### What is required:
Exact copies of all entries are needed. Pictures are to be left out.

*** Record extracts Section Begins ***

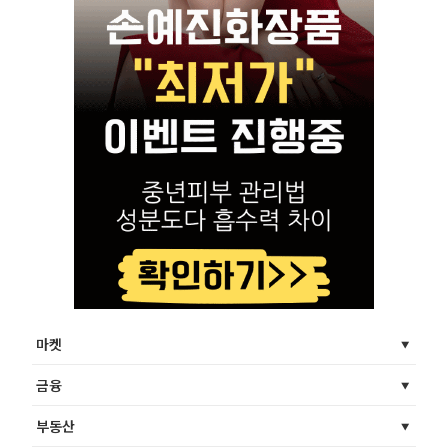
마켓
금융
부동산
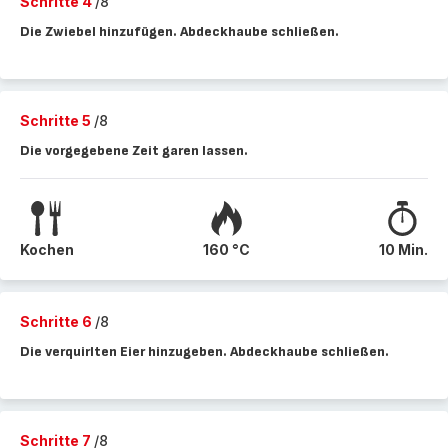
Schritte 4
/8
Die Zwiebel hinzufügen. Abdeckhaube schließen.
Schritte 5
/8
Die vorgegebene Zeit garen lassen.
Kochen
160 °C
10 Min.
Schritte 6
/8
Die verquirlten Eier hinzugeben. Abdeckhaube schließen.
Schritte 7
/8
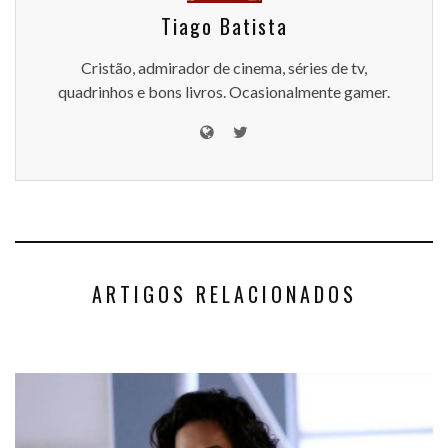
Tiago Batista
Cristão, admirador de cinema, séries de tv,
quadrinhos e bons livros. Ocasionalmente gamer.
ARTIGOS RELACIONADOS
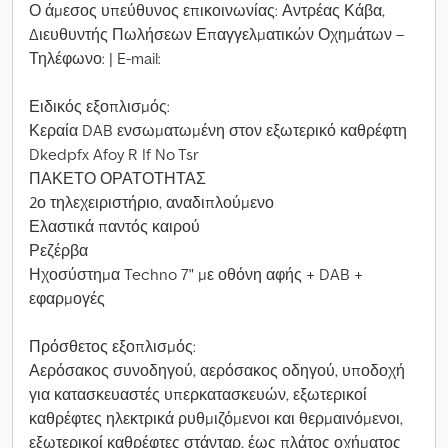
Ο άμεσος υπεύθυνος επικοινωνίας: Αντρέας Κάβα,
Διευθυντής Πωλήσεων Επαγγελματικών Οχημάτων –
Τηλέφωνο: | E-mail:
Ειδικός εξοπλισμός:
Κεραία DAB ενσωματωμένη στον εξωτερικό καθρέφτη
Dkedpfx Afoy R If No Tsr
ΠΑΚΕΤΟ ΟΡΑΤΟΤΗΤΑΣ
2ο τηλεχειριστήριο, αναδιπλούμενο
Ελαστικά παντός καιρού
Ρεζέρβα
Ηχοσύστημα Techno 7" με οθόνη αφής + DAB +
εφαρμογές
Πρόσθετος εξοπλισμός:
Αερόσακος συνοδηγού, αερόσακος οδηγού, υποδοχή
για κατασκευαστές υπερκατασκευών, εξωτερικοί
καθρέφτες ηλεκτρικά ρυθμιζόμενοι και θερμαινόμενοι,
εξωτερικοί καθρέφτες στάνταρ, έως πλάτος οχήματος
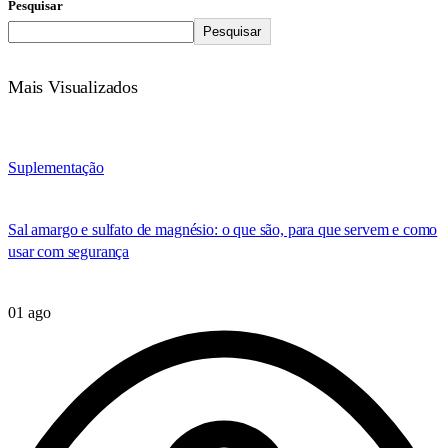
Pesquisar
Pesquisar
Mais Visualizados
Suplementação
Sal amargo e sulfato de magnésio: o que são, para que servem e como
usar com segurança
01 ago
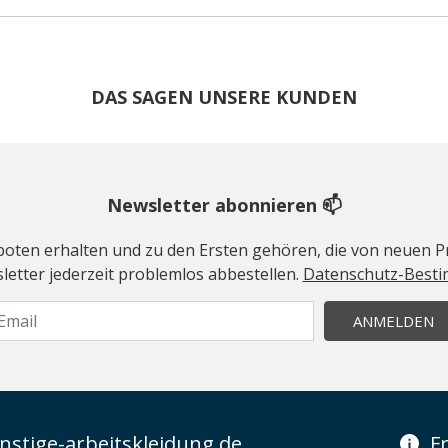
DAS SAGEN UNSERE KUNDEN
Newsletter abonnieren 📫
geboten erhalten und zu den Ersten gehören, die von neuen Pr
etter jederzeit problemlos abbestellen.
Datenschutz-Best
ANMELDEN
stige-arbeitskleidung.de
F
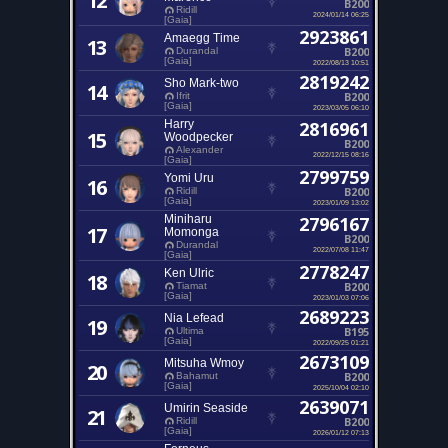
12
B200
Ridill
2024/01/14 06:25
[Gaia]
2923861
Amaegg Time
13
B200
Durandal
[Gaia]
2022/08/13 10:51
2819242
Sho Mark-two
14
B200
Ifrit
[Gaia]
2023/03/05 06:10
Harry
2816961
15
Woodpecker
B200
Alexander
2022/12/15 08:16
[Gaia]
2799759
Yomi Uru
16
B200
Ridill
[Gaia]
2023/01/09 13:02
Miniharu
2796167
17
Momonga
B200
Durandal
2022/07/08 11:47
[Gaia]
2778247
Ken Ulric
18
B200
Tiamat
[Gaia]
2023/01/03 07:06
2689223
Nia Lefead
19
B195
Ultima
[Gaia]
2022/09/25 01:21
2673109
Mitsuha Wmoy
20
B200
Bahamut
[Gaia]
2025/10/04 02:10
2639071
Umirin Seaside
21
B200
Ridill
[Gaia]
2026/01/12 07:13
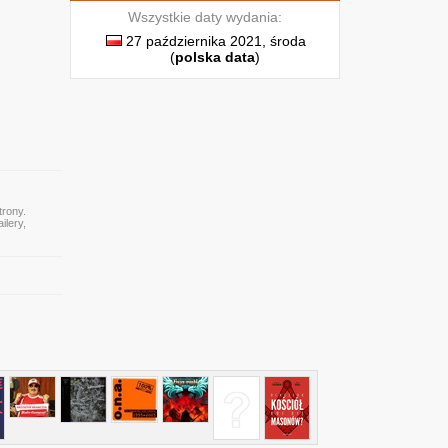
Wszystkie daty wydania:
27 października 2021, środa
(
polska data
)
trony.
ilery,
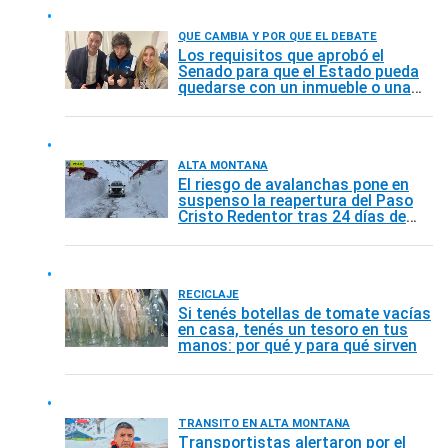
QUÉ CAMBIA Y POR QUÉ EL DEBATE
Los requisitos que aprobó el
Senado para que el Estado pueda
quedarse con un inmueble o una
empresa privada
ALTA MONTAÑA
El riesgo de avalanchas pone en
suspenso la reapertura del Paso
Cristo Redentor tras 24 días de
cierre
RECICLAJE
Si tenés botellas de tomate vacías
en casa, tenés un tesoro en tus
manos: por qué y para qué sirven
TRÁNSITO EN ALTA MONTAÑA
Transportistas alertaron por el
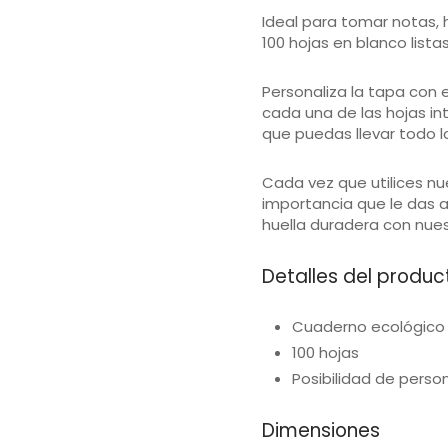
Ideal para tomar notas, 
100 hojas en blanco listas
Personaliza la tapa con 
cada una de las hojas i
que puedas llevar todo l
Cada vez que utilices nu
importancia que le das a
huella duradera con nue
Detalles del produc
Cuaderno ecológico
100 hojas
Posibilidad de person
Dimensiones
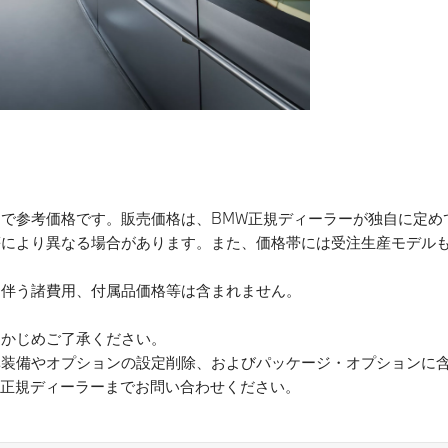
）で参考価格です。販売価格は、BMW正規ディーラーが独自に定め
等により異なる場合があります。また、価格帯には受注生産モデルも
に伴う諸費用、付属品価格等は含まれません。
らかじめご了承ください。
準装備やオプションの設定削除、およびパッケージ・オプションに含
正規ディーラーまでお問い合わせください。​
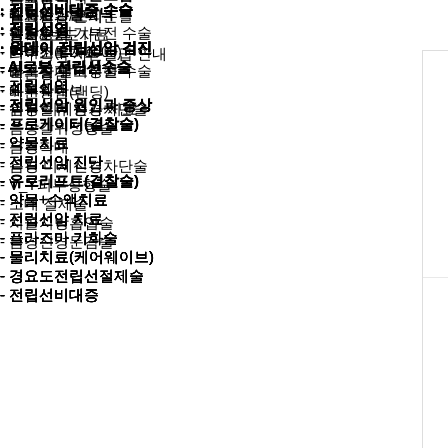
· 전립선비대증 수술
· 전립선비대증 수술
· 전립선비대증 수술
· 전립선비대증 수술
· 전립선비대증 수술
· 길이연장클리닉
- 레노바
· 진료시간/오시는길
· 검사결과 문의
· 전립선염
· 전립선염
· 전립선염
· 전립선염
· 전립선염
- 복합수술
- 팽창형 발기부전 수술
· 둘러보기
· 공지&보도자료
· 원데이 전립선암 검진
· 원데이 전립선암 검진
· 원데이 전립선암 검진
· 원데이 전립선암 검진
· 원데이 전립선암 검진
- PRF조루치료
- 이디천(ED-1000)
· 의무기록 사본발급 안내
- AI로봇 전립선수술
- AI로봇 전립선수술
- AI로봇 전립선수술
- AI로봇 전립선수술
- AI로봇 전립선수술
- 최소절개 고정술
- 굴곡형 발기부전 수술
· 빠른상담
- 전립선염
- 전립선염
- 전립선염
- 전립선염
- 전립선염
- 귀두확대
- 케어웨이브
· 빠른상담(랜딩)
- 전립선암 원인과 증상
- 전립선암 원인과 증상
- 전립선암 원인과 증상
- 전립선암 원인과 증상
- 전립선암 원인과 증상
- 귀두 미세신경차단술
- 음경혈류 증가 치료
- 프로게이터(결찰술)
- 프로게이터(결찰술)
- 프로게이터(결찰술)
- 프로게이터(결찰술)
- 프로게이터(결찰술)
- 음낭갈퀴성형술
- 약물치료
- 약물치료
- 약물치료
- 약물치료
- 약물치료
- 음경확대
- 전립선암 진단
- 전립선암 진단
- 전립선암 진단
- 전립선암 진단
- 전립선암 진단
- 음경 미세신경차단술
- 유로리프트(결찰술)
- 유로리프트(결찰술)
- 유로리프트(결찰술)
- 유로리프트(결찰술)
- 유로리프트(결찰술)
- V_Y피부성형술
- 약물+수액치료
- 약물+수액치료
- 약물+수액치료
- 약물+수액치료
- 약물+수액치료
- 소대 절제술
- 전립선암 치료
- 전립선암 치료
- 전립선암 치료
- 전립선암 치료
- 전립선암 치료
- 치골지방흡입술
- 플라즈마 기화술
- 플라즈마 기화술
- 플라즈마 기화술
- 플라즈마 기화술
- 플라즈마 기화술
- 음경신경둔감술
- 물리치료(케어웨이브)
- 물리치료(케어웨이브)
- 물리치료(케어웨이브)
- 물리치료(케어웨이브)
- 물리치료(케어웨이브)
- 경요도전립선절제술
- 경요도전립선절제술
- 경요도전립선절제술
- 경요도전립선절제술
- 경요도전립선절제술
- 전립선비대증
- 전립선비대증
- 전립선비대증
- 전립선비대증
- 전립선비대증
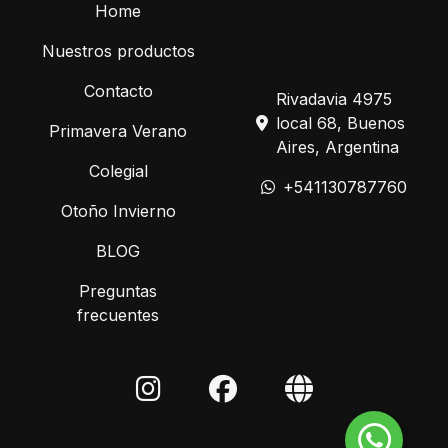
Home
Nuestros productos
Contacto
Rivadavia 4975
local 68, Buenos
Primavera Verano
Aires, Argentina
Colegial
+541130787760
Otoño Invierno
BLOG
Preguntas
frecuentes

*** Record extracts Section Ends ***

### Output:
마켓
금융
부동산
Schritte 4
/8
Die Zwiebel hinzufügen. Abdeckhaube schließen.
Schritte 5
/8
Die vorgegebene Zeit garen lassen.
Kochen
160 °C
10 Min.
Schritte 6
/8
Die verquirlten Eier hinzugeben. Abdeckhaube schließen.
Schritte 7
/8
Tiago Batista
Cristão, admirador de cinema, séries de tv,
quadrinhos e bons livros. Ocasionalmente gamer.
ARTIGOS RELACIONADOS
Ο άμεσος υπεύθυνος επικοινωνίας: Αντρέας Κάβα,
Διευθυντής Πωλήσεων Επαγγελματικών Οχημάτων –
Τηλέφωνο: | E-mail:
Ειδικός εξοπλισμός:
Κεραία DAB ενσωματωμένη στον εξωτερικό καθρέφτη
Dkedpfx Afoy R If No Tsr
ΠΑΚΕΤΟ ΟΡΑΤΟΤΗΤΑΣ
2ο τηλεχειριστήριο, αναδιπλούμενο
Ελαστικά παντός καιρού
Ρεζέρβα
Ηχοσύστημα Techno 7" με οθόνη αφής + DAB +
εφαρμογές
Πρόσθετος εξοπλισμός:
Αερόσακος συνοδηγού, αερόσακος οδηγού, υποδοχή
για κατασκευαστές υπερκατασκευών, εξωτερικοί
καθρέφτες ηλεκτρικά ρυθμιζόμενοι και θερμαινόμενοι,
εξωτερικοί καθρέφτες στάνταρ, έως πλάτος οχήματος
Pesquisar
Pesquisar
Mais Visualizados
Suplementação
Sal amargo e sulfato de magnésio: o que são, para que servem e como
usar com segurança
01 ago
DAS SAGEN UNSERE KUNDEN
Newsletter abonnieren 📫
geboten erhalten und zu den Ersten gehören, die von neuen Pr
etter jederzeit problemlos abbestellen.
Datenschutz-Best
ANMELDEN
stige-arbeitskleidung.de
F
12
B200
Ridill
2024/01/14 06:25
[Gaia]
2923861
Amaegg Time
13
B200
Durandal
[Gaia]
2022/08/13 10:51
2819242
Sho Mark-two
14
B200
Ifrit
[Gaia]
2023/03/05 06:10
Harry
2816961
15
Woodpecker
B200
Alexander
2022/12/15 08:16
[Gaia]
2799759
Yomi Uru
16
B200
Ridill
[Gaia]
2023/01/09 13:02
Miniharu
2796167
17
Momonga
B200
Durandal
2022/07/08 11:47
[Gaia]
2778247
Ken Ulric
18
B200
Tiamat
[Gaia]
2023/01/03 07:06
2689223
Nia Lefead
19
B195
Ultima
[Gaia]
2022/09/25 01:21
2673109
Mitsuha Wmoy
20
B200
Bahamut
[Gaia]
2025/10/04 02:10
2639071
Umirin Seaside
21
B200
Ridill
[Gaia]
2026/01/12 07:13
Wszystkie daty wydania:
27 października 2021, środa
(
polska data
)
trony.
ilery,
QUÉ CAMBIA Y POR QUÉ EL DEBATE
Los requisitos que aprobó el
Senado para que el Estado pueda
quedarse con un inmueble o una
empresa privada
ALTA MONTAÑA
El riesgo de avalanchas pone en
suspenso la reapertura del Paso
Cristo Redentor tras 24 días de
cierre
RECICLAJE
Si tenés botellas de tomate vacías
en casa, tenés un tesoro en tus
manos: por qué y para qué sirven
TRÁNSITO EN ALTA MONTAÑA
Transportistas alertaron por el
Ideal para tomar notas, 
100 hojas en blanco listas
Personaliza la tapa con 
cada una de las hojas i
que puedas llevar todo l
Cada vez que utilices nu
importancia que le das a
huella duradera con nue
Detalles del produc
Cuaderno ecológico
100 hojas
Posibilidad de person
Dimensiones
）で参考価格です。販売価格は、BMW正規ディーラーが独自に定め
等により異なる場合があります。また、価格帯には受注生産モデルも
に伴う諸費用、付属品価格等は含まれません。
らかじめご了承ください。
準装備やオプションの設定削除、およびパッケージ・オプションに含
正規ディーラーまでお問い合わせください。​
· 전립선비대증 수술
· 전립선비대증 수술
· 전립선비대증 수술
· 전립선비대증 수술
· 전립선비대증 수술
· 길이연장클리닉
- 레노바
· 진료시간/오시는길
· 검사결과 문의
· 전립선염
· 전립선염
· 전립선염
· 전립선염
· 전립선염
- 복합수술
- 팽창형 발기부전 수술
· 둘러보기
· 공지&보도자료
· 원데이 전립선암 검진
· 원데이 전립선암 검진
· 원데이 전립선암 검진
· 원데이 전립선암 검진
· 원데이 전립선암 검진
- PRF조루치료
- 이디천(ED-1000)
· 의무기록 사본발급 안내
- AI로봇 전립선수술
- AI로봇 전립선수술
- AI로봇 전립선수술
- AI로봇 전립선수술
- AI로봇 전립선수술
- 최소절개 고정술
- 굴곡형 발기부전 수술
· 빠른상담
- 전립선염
- 전립선염
- 전립선염
- 전립선염
- 전립선염
- 귀두확대
- 케어웨이브
· 빠른상담(랜딩)
- 전립선암 원인과 증상
- 전립선암 원인과 증상
- 전립선암 원인과 증상
- 전립선암 원인과 증상
- 전립선암 원인과 증상
- 귀두 미세신경차단술
- 음경혈류 증가 치료
- 프로게이터(결찰술)
- 프로게이터(결찰술)
- 프로게이터(결찰술)
- 프로게이터(결찰술)
- 프로게이터(결찰술)
- 음낭갈퀴성형술
- 약물치료
- 약물치료
- 약물치료
- 약물치료
- 약물치료
- 음경확대
- 전립선암 진단
- 전립선암 진단
- 전립선암 진단
- 전립선암 진단
- 전립선암 진단
- 음경 미세신경차단술
- 유로리프트(결찰술)
- 유로리프트(결찰술)
- 유로리프트(결찰술)
- 유로리프트(결찰술)
- 유로리프트(결찰술)
- V_Y피부성형술
- 약물+수액치료
- 약물+수액치료
- 약물+수액치료
- 약물+수액치료
- 약물+수액치료
- 소대 절제술
- 전립선암 치료
- 전립선암 치료
- 전립선암 치료
- 전립선암 치료
- 전립선암 치료
- 치골지방흡입술
- 플라즈마 기화술
- 플라즈마 기화술
- 플라즈마 기화술
- 플라즈마 기화술
- 플라즈마 기화술
- 음경신경둔감술
- 물리치료(케어웨이브)
- 물리치료(케어웨이브)
- 물리치료(케어웨이브)
- 물리치료(케어웨이브)
- 물리치료(케어웨이브)
- 경요도전립선절제술
- 경요도전립선절제술
- 경요도전립선절제술
- 경요도전립선절제술
- 경요도전립선절제술
- 전립선비대증
- 전립선비대증
- 전립선비대증
- 전립선비대증
- 전립선비대증
Home
Nuestros productos
Contacto
Rivadavia 4975
local 68, Buenos
Primavera Verano
Aires, Argentina
Colegial
+541130787760
Otoño Invierno
BLOG
Preguntas
frecuentes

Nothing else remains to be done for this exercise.